> [Activity] Type out each record word for word. Pictures stay out.

> [Extracted records]

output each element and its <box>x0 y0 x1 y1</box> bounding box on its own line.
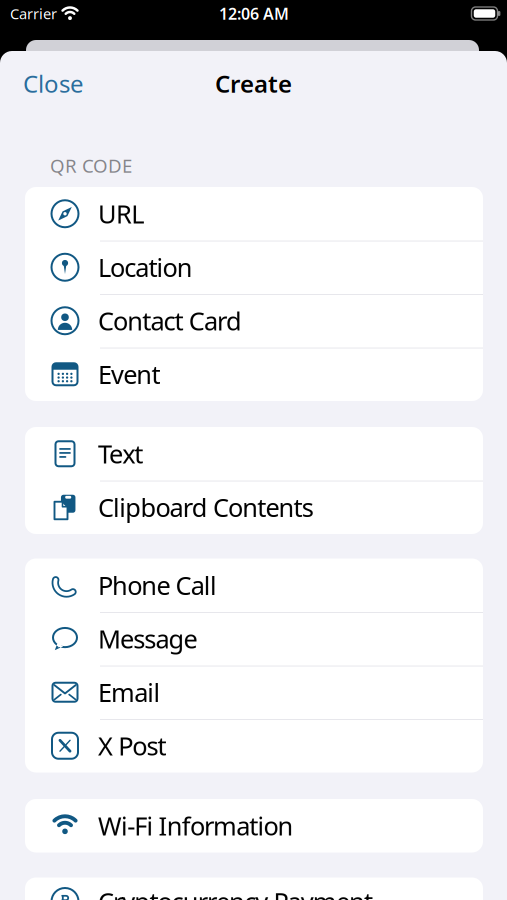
button[interactable]: Contact Card <box>25 294 483 348</box>
staticText: QR CODE <box>50 153 132 178</box>
button[interactable]: Location <box>25 240 483 294</box>
button[interactable]: Email <box>25 666 483 719</box>
staticText: URL <box>98 197 144 230</box>
button[interactable]: Close <box>23 68 143 100</box>
staticText: 12:06 AM <box>219 3 289 24</box>
staticText: Phone Call <box>98 568 217 602</box>
staticText: Location <box>98 250 193 284</box>
button[interactable]: Message <box>25 612 483 666</box>
button[interactable]: Text <box>25 427 483 480</box>
staticText: Wi-Fi Information <box>98 809 294 842</box>
staticText: X Post <box>98 729 166 762</box>
button[interactable]: Cryptocurrency Payment <box>25 878 483 900</box>
button[interactable]: Event <box>25 348 483 401</box>
button[interactable]: Wi-Fi Information <box>25 799 483 852</box>
staticText: Create <box>215 68 292 100</box>
staticText: Close <box>23 68 84 100</box>
staticText: Event <box>98 357 160 391</box>
button[interactable]: X Post <box>25 719 483 772</box>
button[interactable]: Phone Call <box>25 558 483 612</box>
staticText: Contact Card <box>98 304 242 338</box>
staticText: Email <box>98 675 160 709</box>
staticText: Carrier <box>10 4 57 23</box>
button[interactable]: URL <box>25 187 483 240</box>
staticText: Message <box>98 622 198 656</box>
staticText: Cryptocurrency Payment <box>98 885 373 900</box>
button[interactable]: Clipboard Contents <box>25 480 483 534</box>
staticText: Text <box>98 437 143 470</box>
staticText: Clipboard Contents <box>98 490 314 524</box>
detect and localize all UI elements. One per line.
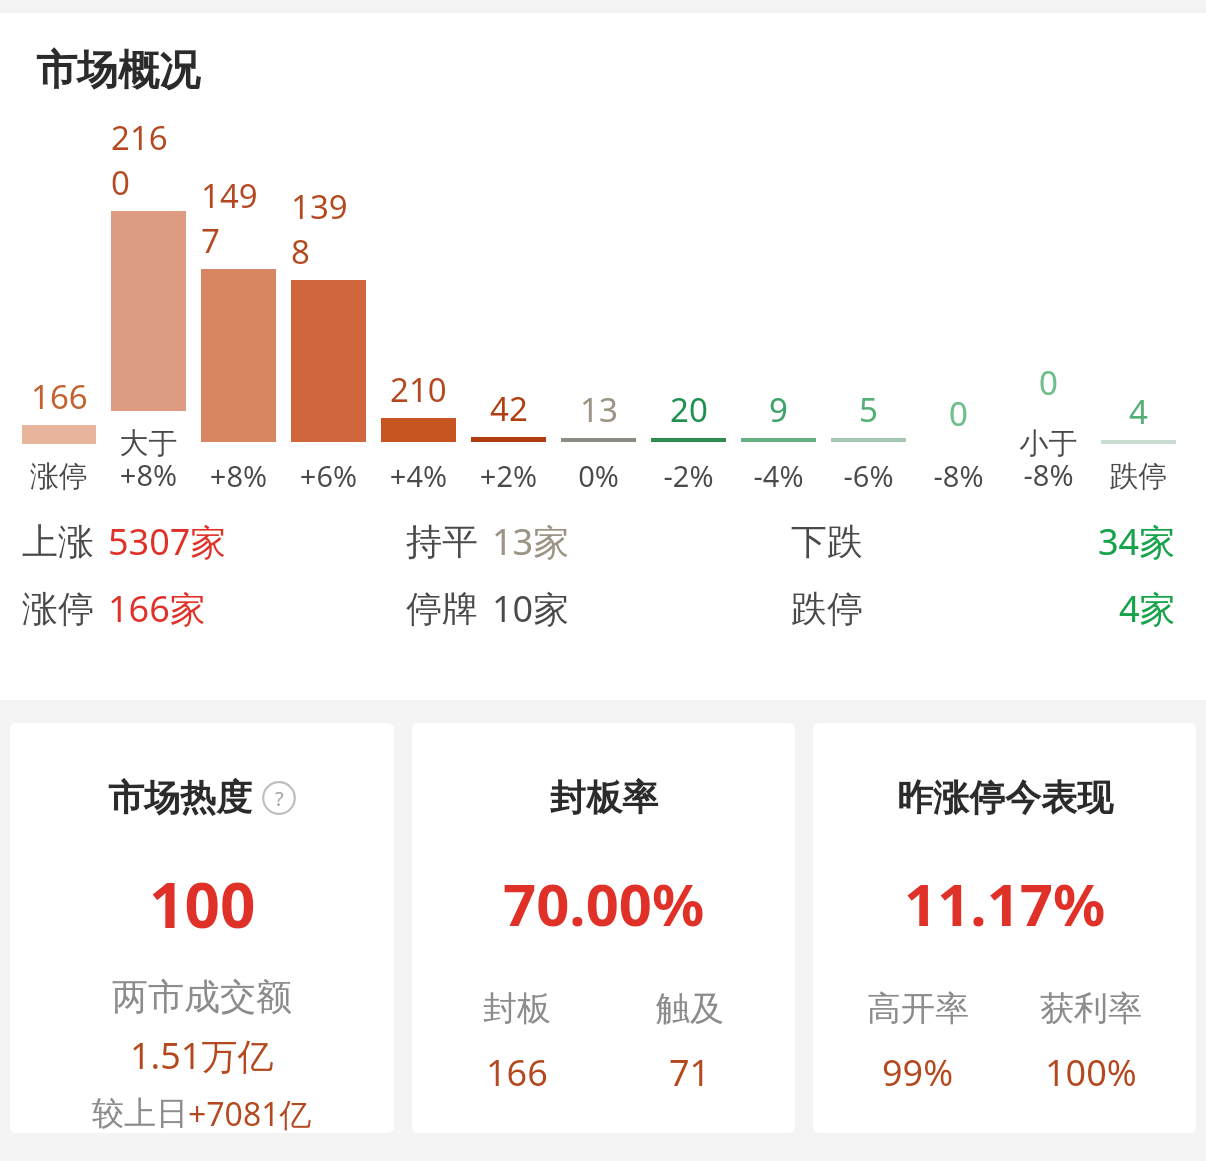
staticText: 触及 <box>656 987 724 1030</box>
button[interactable]: 1497 <box>201 146 276 495</box>
staticText: 市场热度 <box>108 775 252 820</box>
staticText: 较上日 <box>92 1093 188 1133</box>
staticText: 上涨 <box>22 519 94 564</box>
staticText: 0 <box>949 391 968 436</box>
button[interactable]: 0 <box>1011 115 1086 495</box>
staticText: +6% <box>291 456 366 495</box>
staticText: 2160 <box>111 115 186 205</box>
staticText: -8% <box>921 456 996 495</box>
staticText: 1497 <box>201 173 276 263</box>
staticText: 13 <box>580 387 618 432</box>
button[interactable]: 210 <box>381 146 456 495</box>
staticText: 166家 <box>108 584 206 633</box>
staticText: -2% <box>651 456 726 495</box>
button[interactable]: 昨涨停今表现 <box>813 723 1196 1133</box>
staticText: 9 <box>769 387 788 432</box>
staticText: 持平 <box>406 519 478 564</box>
staticText: -6% <box>831 456 906 495</box>
staticText: 4 <box>1129 389 1148 434</box>
staticText: ? <box>275 785 284 812</box>
button[interactable]: 上涨 <box>22 517 406 566</box>
staticText: 停牌 <box>406 586 478 631</box>
staticText: 42 <box>490 386 528 431</box>
button[interactable]: 市场热度 <box>10 723 394 1133</box>
staticText: 跌停 <box>791 586 863 631</box>
staticText: 1398 <box>291 184 366 274</box>
button[interactable]: 停牌 <box>406 584 791 633</box>
staticText: 11.17% <box>904 864 1106 943</box>
button[interactable]: 跌停 <box>791 584 1176 633</box>
button[interactable]: 1398 <box>291 146 366 495</box>
staticText: 封板 <box>483 987 551 1030</box>
staticText: 166 <box>486 1048 548 1097</box>
staticText: 5307家 <box>108 517 227 566</box>
staticText: 跌停 <box>1101 458 1176 495</box>
staticText: 昨涨停今表现 <box>897 775 1113 820</box>
button[interactable]: 2160 <box>111 115 186 495</box>
staticText: 下跌 <box>791 519 863 564</box>
staticText: 市场概况 <box>36 45 200 97</box>
staticText: 0 <box>1039 360 1058 405</box>
staticText: 1.51万亿 <box>130 1031 274 1080</box>
staticText: 小于 -8% <box>1011 425 1086 495</box>
staticText: 34家 <box>1098 517 1176 566</box>
staticText: 166 <box>31 374 88 419</box>
staticText: 99% <box>882 1048 954 1097</box>
button[interactable]: 5 <box>831 146 906 495</box>
staticText: 0% <box>561 456 636 495</box>
staticText: +8% <box>201 456 276 495</box>
staticText: 高开率 <box>867 987 969 1030</box>
staticText: 10家 <box>492 584 570 633</box>
staticText: -4% <box>741 456 816 495</box>
staticText: +7081亿 <box>188 1092 312 1133</box>
button[interactable]: 市场热度说明 <box>262 781 296 815</box>
staticText: 100% <box>1045 1048 1137 1097</box>
staticText: +4% <box>381 456 456 495</box>
button[interactable]: 166 <box>22 148 96 495</box>
button[interactable]: 0 <box>921 146 996 495</box>
button[interactable]: 持平 <box>406 517 791 566</box>
button[interactable]: 封板率 <box>412 723 795 1133</box>
button[interactable]: 4 <box>1101 148 1176 495</box>
staticText: 4家 <box>1119 584 1176 633</box>
staticText: 13家 <box>492 517 570 566</box>
button[interactable]: 下跌 <box>791 517 1176 566</box>
staticText: 大于 +8% <box>111 425 186 495</box>
staticText: +2% <box>471 456 546 495</box>
staticText: 两市成交额 <box>112 974 292 1019</box>
staticText: 71 <box>669 1048 711 1097</box>
staticText: 100 <box>149 862 256 946</box>
button[interactable]: 20 <box>651 146 726 495</box>
button[interactable]: 42 <box>471 146 546 495</box>
staticText: 涨停 <box>22 586 94 631</box>
staticText: 210 <box>390 367 447 412</box>
staticText: 70.00% <box>503 864 705 943</box>
staticText: 20 <box>670 387 708 432</box>
button[interactable]: 涨停 <box>22 584 406 633</box>
staticText: 封板率 <box>550 775 658 820</box>
staticText: 5 <box>859 387 878 432</box>
button[interactable]: 13 <box>561 146 636 495</box>
button[interactable]: 9 <box>741 146 816 495</box>
staticText: 获利率 <box>1040 987 1142 1030</box>
staticText: 涨停 <box>22 458 96 495</box>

> [Reply]
output each element and its <box>x0 y0 x1 y1</box> bounding box on its own line.
button[interactable]: Contact Card <box>25 294 483 348</box>
staticText: QR CODE <box>50 153 132 178</box>
button[interactable]: Location <box>25 240 483 294</box>
button[interactable]: Email <box>25 666 483 719</box>
staticText: URL <box>98 197 144 230</box>
button[interactable]: Close <box>23 68 143 100</box>
staticText: 12:06 AM <box>219 3 289 24</box>
staticText: Phone Call <box>98 568 217 602</box>
staticText: Location <box>98 250 193 284</box>
button[interactable]: Message <box>25 612 483 666</box>
button[interactable]: Text <box>25 427 483 480</box>
staticText: Wi-Fi Information <box>98 809 294 842</box>
staticText: X Post <box>98 729 166 762</box>
button[interactable]: Cryptocurrency Payment <box>25 878 483 900</box>
button[interactable]: Event <box>25 348 483 401</box>
button[interactable]: Wi-Fi Information <box>25 799 483 852</box>
staticText: Create <box>215 68 292 100</box>
staticText: Close <box>23 68 84 100</box>
staticText: Event <box>98 357 160 391</box>
button[interactable]: X Post <box>25 719 483 772</box>
button[interactable]: Phone Call <box>25 558 483 612</box>
staticText: Contact Card <box>98 304 242 338</box>
staticText: Email <box>98 675 160 709</box>
staticText: Carrier <box>10 4 57 23</box>
button[interactable]: URL <box>25 187 483 240</box>
staticText: Message <box>98 622 198 656</box>
staticText: Cryptocurrency Payment <box>98 885 373 900</box>
button[interactable]: Clipboard Contents <box>25 480 483 534</box>
staticText: Text <box>98 437 143 470</box>
staticText: Clipboard Contents <box>98 490 314 524</box>
detect and localize all UI elements. One per line.
staticText: 触及 <box>656 987 724 1030</box>
button[interactable]: 1497 <box>201 146 276 495</box>
staticText: 市场热度 <box>108 775 252 820</box>
staticText: 较上日 <box>92 1093 188 1133</box>
staticText: 上涨 <box>22 519 94 564</box>
staticText: 0 <box>949 391 968 436</box>
button[interactable]: 0 <box>1011 115 1086 495</box>
staticText: +6% <box>291 456 366 495</box>
staticText: 2160 <box>111 115 186 205</box>
staticText: -8% <box>921 456 996 495</box>
staticText: 1497 <box>201 173 276 263</box>
staticText: 13 <box>580 387 618 432</box>
button[interactable]: 210 <box>381 146 456 495</box>
staticText: 166家 <box>108 584 206 633</box>
staticText: -2% <box>651 456 726 495</box>
button[interactable]: 昨涨停今表现 <box>813 723 1196 1133</box>
staticText: 9 <box>769 387 788 432</box>
staticText: 持平 <box>406 519 478 564</box>
staticText: -6% <box>831 456 906 495</box>
staticText: 4 <box>1129 389 1148 434</box>
staticText: ? <box>275 785 284 812</box>
button[interactable]: 上涨 <box>22 517 406 566</box>
staticText: 停牌 <box>406 586 478 631</box>
staticText: 42 <box>490 386 528 431</box>
button[interactable]: 市场热度 <box>10 723 394 1133</box>
staticText: 跌停 <box>791 586 863 631</box>
staticText: 1398 <box>291 184 366 274</box>
button[interactable]: 停牌 <box>406 584 791 633</box>
staticText: 11.17% <box>904 864 1106 943</box>
button[interactable]: 跌停 <box>791 584 1176 633</box>
button[interactable]: 1398 <box>291 146 366 495</box>
staticText: 封板 <box>483 987 551 1030</box>
staticText: 166 <box>486 1048 548 1097</box>
staticText: 5307家 <box>108 517 227 566</box>
staticText: 跌停 <box>1101 458 1176 495</box>
staticText: 昨涨停今表现 <box>897 775 1113 820</box>
button[interactable]: 2160 <box>111 115 186 495</box>
staticText: 下跌 <box>791 519 863 564</box>
staticText: 市场概况 <box>36 45 200 97</box>
staticText: 0 <box>1039 360 1058 405</box>
staticText: 1.51万亿 <box>130 1031 274 1080</box>
staticText: 小于 -8% <box>1011 425 1086 495</box>
staticText: 34家 <box>1098 517 1176 566</box>
staticText: 166 <box>31 374 88 419</box>
staticText: 99% <box>882 1048 954 1097</box>
button[interactable]: 5 <box>831 146 906 495</box>
staticText: 0% <box>561 456 636 495</box>
staticText: +8% <box>201 456 276 495</box>
staticText: 高开率 <box>867 987 969 1030</box>
staticText: 10家 <box>492 584 570 633</box>
staticText: -4% <box>741 456 816 495</box>
staticText: +7081亿 <box>188 1092 312 1133</box>
button[interactable]: 市场热度说明 <box>262 781 296 815</box>
staticText: 100% <box>1045 1048 1137 1097</box>
staticText: +4% <box>381 456 456 495</box>
button[interactable]: 166 <box>22 148 96 495</box>
button[interactable]: 0 <box>921 146 996 495</box>
button[interactable]: 持平 <box>406 517 791 566</box>
button[interactable]: 封板率 <box>412 723 795 1133</box>
button[interactable]: 4 <box>1101 148 1176 495</box>
staticText: 4家 <box>1119 584 1176 633</box>
staticText: 13家 <box>492 517 570 566</box>
button[interactable]: 下跌 <box>791 517 1176 566</box>
staticText: 大于 +8% <box>111 425 186 495</box>
staticText: +2% <box>471 456 546 495</box>
staticText: 两市成交额 <box>112 974 292 1019</box>
staticText: 71 <box>669 1048 711 1097</box>
staticText: 100 <box>149 862 256 946</box>
button[interactable]: 20 <box>651 146 726 495</box>
button[interactable]: 42 <box>471 146 546 495</box>
staticText: 涨停 <box>22 586 94 631</box>
staticText: 210 <box>390 367 447 412</box>
staticText: 70.00% <box>503 864 705 943</box>
staticText: 20 <box>670 387 708 432</box>
button[interactable]: 涨停 <box>22 584 406 633</box>
staticText: 封板率 <box>550 775 658 820</box>
staticText: 5 <box>859 387 878 432</box>
button[interactable]: 13 <box>561 146 636 495</box>
button[interactable]: 9 <box>741 146 816 495</box>
staticText: 获利率 <box>1040 987 1142 1030</box>
staticText: 涨停 <box>22 458 96 495</box>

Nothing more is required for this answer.